Great Gale of 1953, and the 6 year old me.
The great Gale of 1953, and the 6 year old me.
I wish I could conjure up the name of the book my mother was reading to us, that afternoon of 31st January 1952. I can feel the slightly rough paper, surely black and white illustrations, the linen feel hard book covers that you could scratch so satisfyingly. But I can’t. Which was unusual as being read to was one of the best childhood memories. It also became the most memorable day of my short life.
Sitting in our caravan near the main farmhouse at Glensaugh Farm, near Fettercairn was myself, aged six, sister aged 8 ish and my mother between us. She was wearing a brown check skirt, we were sitting on the cushion covers she had made from ex-Gordon Highlander kilts, the material rough and itchy, bought now doubt from the army surplus store in Aberdeen. We were squashed very close together on a bench next to the window, and visible was the main farmhouse. A mere 50 yards away. On and on she read, seemingly to me almost oblivious to the unfolding devastation outside, the wind of such high frequency that even today I can summon up the shrill wind.
I know she acknowledged the crashing around us. Once she repeated a page twice. The caravan felt, and no doubt was, very flimsy. We could feel the tremors and shuddering of our little home. Occasionally she paused momentarily. But as befitting a woman who had held a pilots licence in wartime, many years later describing how she once climbed higher and higher to escape a dog fight beneath her, and who had cycled to work wending her way through incendiary devices, she just kept reading.
The trees were falling randomly all around us. Piling up, splintering branches everywhere, and on she read. This was 70 years ago, so we didn’t question her, apart from glancing outside in awe and catching her eye. Occasionally, she gave us a reassuring hug.
Suddenly the door flew open, and there was my father and another man, rushing back from in eventually realised was saving sheep. There as a lull in the storm and they grabbed us, carrying me as they staggered over the fallen trees, and within minutes we had reached then safe haven of the stone farmhouse.

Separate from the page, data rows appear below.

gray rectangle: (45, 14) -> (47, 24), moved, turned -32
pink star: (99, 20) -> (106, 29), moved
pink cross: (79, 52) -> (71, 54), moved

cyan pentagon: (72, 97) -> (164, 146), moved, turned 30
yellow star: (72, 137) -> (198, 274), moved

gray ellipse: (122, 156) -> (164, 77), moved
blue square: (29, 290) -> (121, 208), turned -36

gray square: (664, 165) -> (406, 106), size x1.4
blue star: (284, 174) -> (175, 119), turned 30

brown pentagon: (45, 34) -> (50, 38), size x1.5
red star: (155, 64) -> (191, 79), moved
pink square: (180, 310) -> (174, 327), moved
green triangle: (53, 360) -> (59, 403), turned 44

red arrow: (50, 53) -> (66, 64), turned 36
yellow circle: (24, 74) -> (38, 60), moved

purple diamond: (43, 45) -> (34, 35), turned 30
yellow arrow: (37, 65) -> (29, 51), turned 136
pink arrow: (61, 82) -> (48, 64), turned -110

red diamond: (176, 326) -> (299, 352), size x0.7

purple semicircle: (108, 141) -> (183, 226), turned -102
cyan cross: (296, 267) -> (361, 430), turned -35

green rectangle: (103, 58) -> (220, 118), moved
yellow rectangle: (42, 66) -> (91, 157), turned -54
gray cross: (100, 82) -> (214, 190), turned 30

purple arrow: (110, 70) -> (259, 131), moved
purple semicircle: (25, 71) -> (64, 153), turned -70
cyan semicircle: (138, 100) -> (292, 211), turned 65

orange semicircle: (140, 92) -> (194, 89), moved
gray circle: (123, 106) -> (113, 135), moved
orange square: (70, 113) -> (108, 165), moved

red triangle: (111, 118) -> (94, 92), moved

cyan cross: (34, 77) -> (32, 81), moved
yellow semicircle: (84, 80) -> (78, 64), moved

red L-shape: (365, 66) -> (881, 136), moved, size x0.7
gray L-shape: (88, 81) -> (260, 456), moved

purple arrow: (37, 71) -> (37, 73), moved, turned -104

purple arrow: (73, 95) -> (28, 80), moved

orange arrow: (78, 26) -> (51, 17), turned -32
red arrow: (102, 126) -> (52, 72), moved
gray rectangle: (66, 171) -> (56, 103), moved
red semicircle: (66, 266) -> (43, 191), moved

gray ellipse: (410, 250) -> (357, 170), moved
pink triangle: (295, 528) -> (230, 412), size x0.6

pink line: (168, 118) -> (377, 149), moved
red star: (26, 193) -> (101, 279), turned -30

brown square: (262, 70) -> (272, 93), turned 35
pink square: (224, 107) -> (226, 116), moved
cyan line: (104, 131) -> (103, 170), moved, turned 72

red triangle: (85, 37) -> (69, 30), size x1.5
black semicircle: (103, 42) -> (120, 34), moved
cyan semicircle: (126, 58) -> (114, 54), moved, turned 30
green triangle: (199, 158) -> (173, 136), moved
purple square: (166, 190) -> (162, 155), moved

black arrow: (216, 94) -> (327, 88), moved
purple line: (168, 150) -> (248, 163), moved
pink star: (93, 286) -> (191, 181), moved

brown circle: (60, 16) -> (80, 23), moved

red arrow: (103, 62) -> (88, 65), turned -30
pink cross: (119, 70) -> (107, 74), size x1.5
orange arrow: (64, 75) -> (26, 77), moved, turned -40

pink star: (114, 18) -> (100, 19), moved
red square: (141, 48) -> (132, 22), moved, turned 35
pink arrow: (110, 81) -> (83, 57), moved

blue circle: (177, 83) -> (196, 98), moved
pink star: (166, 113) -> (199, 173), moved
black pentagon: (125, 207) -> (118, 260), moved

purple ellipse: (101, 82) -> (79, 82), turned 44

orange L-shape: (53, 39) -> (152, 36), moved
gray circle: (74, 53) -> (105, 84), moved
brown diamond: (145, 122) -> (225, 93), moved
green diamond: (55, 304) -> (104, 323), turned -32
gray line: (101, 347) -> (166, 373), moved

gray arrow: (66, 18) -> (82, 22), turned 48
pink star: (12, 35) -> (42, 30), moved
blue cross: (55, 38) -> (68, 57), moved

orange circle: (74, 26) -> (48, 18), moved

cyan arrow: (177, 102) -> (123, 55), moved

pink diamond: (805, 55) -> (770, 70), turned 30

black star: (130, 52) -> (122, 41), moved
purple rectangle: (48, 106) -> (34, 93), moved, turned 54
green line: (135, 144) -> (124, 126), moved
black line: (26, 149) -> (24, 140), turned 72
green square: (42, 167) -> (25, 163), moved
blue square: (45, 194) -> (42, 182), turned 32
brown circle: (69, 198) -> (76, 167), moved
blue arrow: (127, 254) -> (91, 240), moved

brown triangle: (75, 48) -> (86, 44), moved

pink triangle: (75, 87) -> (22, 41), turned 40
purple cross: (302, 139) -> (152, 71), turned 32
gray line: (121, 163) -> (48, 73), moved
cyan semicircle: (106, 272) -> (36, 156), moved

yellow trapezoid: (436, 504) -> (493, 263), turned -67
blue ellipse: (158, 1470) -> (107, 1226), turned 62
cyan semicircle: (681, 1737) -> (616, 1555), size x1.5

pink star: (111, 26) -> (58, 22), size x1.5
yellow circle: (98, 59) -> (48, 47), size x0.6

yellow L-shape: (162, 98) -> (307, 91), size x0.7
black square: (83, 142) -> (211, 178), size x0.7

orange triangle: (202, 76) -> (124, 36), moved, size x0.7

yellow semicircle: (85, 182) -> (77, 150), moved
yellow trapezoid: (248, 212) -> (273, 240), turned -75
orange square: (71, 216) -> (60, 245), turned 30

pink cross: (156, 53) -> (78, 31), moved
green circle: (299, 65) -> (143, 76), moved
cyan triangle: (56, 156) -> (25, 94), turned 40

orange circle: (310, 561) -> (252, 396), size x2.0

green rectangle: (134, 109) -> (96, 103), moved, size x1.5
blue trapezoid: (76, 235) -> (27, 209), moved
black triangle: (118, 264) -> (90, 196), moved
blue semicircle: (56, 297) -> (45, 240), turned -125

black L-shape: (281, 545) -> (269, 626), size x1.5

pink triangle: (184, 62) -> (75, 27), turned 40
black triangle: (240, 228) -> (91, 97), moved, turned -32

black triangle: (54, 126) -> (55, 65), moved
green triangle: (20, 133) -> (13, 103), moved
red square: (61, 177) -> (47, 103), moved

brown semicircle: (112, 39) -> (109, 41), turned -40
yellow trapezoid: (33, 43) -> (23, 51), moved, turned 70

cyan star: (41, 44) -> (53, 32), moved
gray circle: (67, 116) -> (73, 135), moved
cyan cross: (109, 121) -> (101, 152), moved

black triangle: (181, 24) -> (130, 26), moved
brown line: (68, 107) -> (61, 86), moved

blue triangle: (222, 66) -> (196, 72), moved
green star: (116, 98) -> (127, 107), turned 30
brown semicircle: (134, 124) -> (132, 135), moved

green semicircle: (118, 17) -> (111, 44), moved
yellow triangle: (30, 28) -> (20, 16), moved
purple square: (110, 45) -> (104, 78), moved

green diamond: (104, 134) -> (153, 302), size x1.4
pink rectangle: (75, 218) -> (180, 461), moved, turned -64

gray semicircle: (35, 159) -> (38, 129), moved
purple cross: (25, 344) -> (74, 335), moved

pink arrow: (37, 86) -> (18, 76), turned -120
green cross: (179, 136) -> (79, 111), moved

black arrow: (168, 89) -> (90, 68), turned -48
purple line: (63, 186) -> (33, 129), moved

Small incidents punctuated the following days. The views from the farmhouse of miles of trees untidily lying around like giant scruffy Jenga, a timber mesh thrown together by giants. The surrounding ground, our play area, wasn’t flat any more. It was raised as high as myself. Our caravan, astonishingly unscathed, sitting amid this tangle of vegetation. My father summoning dormant sporting skills by accurately lobbing dog bones over and into the fenced dog run, the kennels for the dogs mercifully unscathed but marooned. The solid fuel stove within which was baked aromatic cakes, and our neighbour laughing as they didn’t rise, but extolling us to tuck in as ‘the goodness is in them’. A now, never to be forgotten family ode to a failed flat sponge cake.
Months later we moved over to Deeside, and one drive to our abode had been cleared, but was now edged by high walls of disorderly timber. It was wonderfully scented and we would often stop and sniff, my sister and I on our way to school, as to which was the most fragrant. The waft of resin masked the raw onion sandwiches of the squads of Irish foresters who battled in what I now realise was back breaking and hazardous work, armed with two men hand saws and very little else. How we loved their accents, their cheery greetings, and their occasional singing which we could hear some distance off, because of course no raucous noise of any labour saving machinery. A mere couple of generations ago!